見つからないならば、もっと探せば良いだけの話だと、そう割り切って。

本棚から書物を落としては中身を確認する行為を繰り返す事、数分。

木目の床には大量の魔法書が積まれていが、その全てが目当ての魔法書ではないものだった。

一向に目当ての本が見つからないDは段々と焦れて来たのか、その内に表紙を観察する事を止め、直ぐに中身を見るようになった。

理由は簡単、面倒臭くなって来たのである。


「あれ……?なんだろこれ?

師匠(センセ)の日記かなあ?」


幾度めかの作業の途中だったDは、新たに落とした数冊の書物の中に、鎖で雁字搦めに結ばれた漆黒の古書を見つけた。 見慣れない黒い表紙のそれは、何処と無く不気味な雰囲気を漂わせていたが、辟易しつつあったDは気にせず中身を読もうとし始めた。

だが鎖で雁字搦めに結ばれたそれを開けるのは、膂力のないDには到底無茶であった。


「硬いなあ……ペンチとかあればなあ……

ん?なにこれ。

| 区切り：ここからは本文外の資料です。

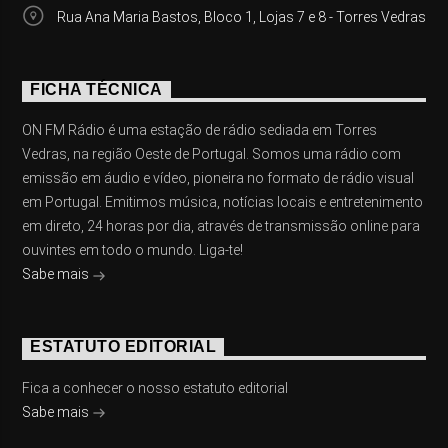
Rua Ana Maria Bastos, Bloco 1, Lojas 7 e 8 - Torres Vedras
FICHA TÉCNICA
ON FM Rádio é uma estação de rádio sediada em Torres
Vedras, na região Oeste de Portugal. Somos uma rádio com
emissão em áudio e vídeo, pioneira no formato de rádio visual
em Portugal. Emitimos música, notícias locais e entretenimento
em direto, 24 horas por dia, através de transmissão online para
ouvintes em todo o mundo. Liga-te!
Sabe mais
ESTATUTO EDITORIAL
Fica a conhecer o nosso estatuto editorial
Sabe mais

何か書いてある?」


ふと表紙に目を落としたDは、そこに題名(タイトル)ではなく、呪文のようなものが書かれているのを発見した。

漆黒の表紙の上に浮かび上がる、妙に歪な筆跡の文字。

今にもウネウネと動き出しそうな、そんな気味の悪ささえ感じられる。

しかしDは大変好奇心旺盛な少女であった。

光に誘われる蛾のように、気がつけばDはその呪文を呟いていた。


「えっと……?

『カランコロンと鐘が鳴る。

  子猫ちゃんは井戸の中。


  誰が子猫を投げ込んだの?

  ジョニー・フリン坊やさ。


  誰が助け出してあげたの?

  トミー・スタウト坊やさ。


  こんなことをするなんて悪い子ね。

  可愛そうな子猫をいじめるなんて。


  何にも悪いことなどしてないのに。

  家中のネズミを食べてくれるのに』」



ーー落ちる落ちる、ぐん、ぐん、ぐうんと落ちて行く。

Dが呪文を唱えた途端、雁字搦めの鎖は一人でに解け、目も眩むような閃光が漆黒の古書から放たれた。

Dが座り込んでいた木目の床が、突然大きな穴へと変貌したーーようにDには感じられた。

古書から放たれた光で、Dの視界は一時的におかしくなってしまっていたから。

その穴は全てを飲み込む勢いで拡がり続け、Dは際限なく続く闇の中へと落ちて行った。












せいじゃくときょうきのみがしはいするやみのなかで、なにかがめざめた。

ぶきみなあかいあかいひかりが、ぼんやりとやみのなかにうかびあがった。

それは、そのなにかのひとみのようだった。

あかいひとみが、くらやみのなか、ふいにおとずれたまばゆいほどのひかりをみつけた。

にさんどまばたきをすると、そのなにかはゆっくりと、ひかりへむかってうごきはじめた。